## What you are asked to do:
Starting with the line containing "ARTISANS 100 % VERIFIES" and going on through the line containing "Devis en ligne", return the lines of the data below exactly, and only those.
+++ Information
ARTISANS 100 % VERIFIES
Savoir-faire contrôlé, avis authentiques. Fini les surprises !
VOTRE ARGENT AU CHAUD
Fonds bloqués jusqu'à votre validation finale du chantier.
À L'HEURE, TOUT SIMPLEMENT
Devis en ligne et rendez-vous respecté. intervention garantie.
++++++
+++ Information
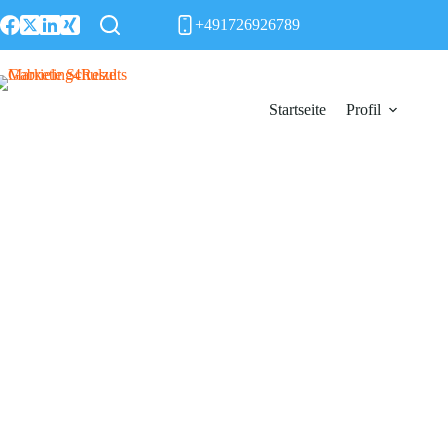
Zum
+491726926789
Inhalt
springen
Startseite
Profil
++++++
## Finished task:
ARTISANS 100 % VERIFIES
Savoir-faire contrôlé, avis authentiques. Fini les surprises !
VOTRE ARGENT AU CHAUD
Fonds bloqués jusqu'à votre validation finale du chantier.
À L'HEURE, TOUT SIMPLEMENT
Devis en ligne et rendez-vous respecté. intervention garantie.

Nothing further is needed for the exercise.